* WORK REQUEST: With the pictures omitted, transcribe each line below exactly as it is.

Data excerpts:
--- START ---

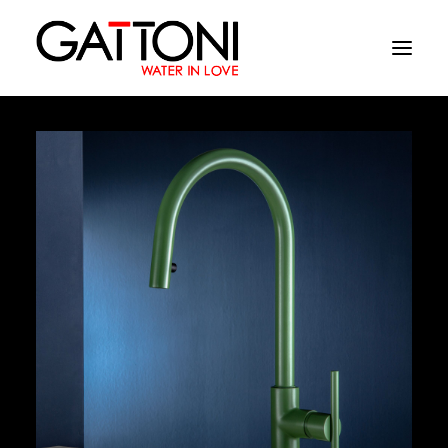
Компания
Oружающая среда
Продукция
Финиши
Media
Где купить
Контакты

--- END ---

* WRITTEN ANSWER:
Компания
Oружающая среда
Продукция
Финиши
Media
Где купить
Контакты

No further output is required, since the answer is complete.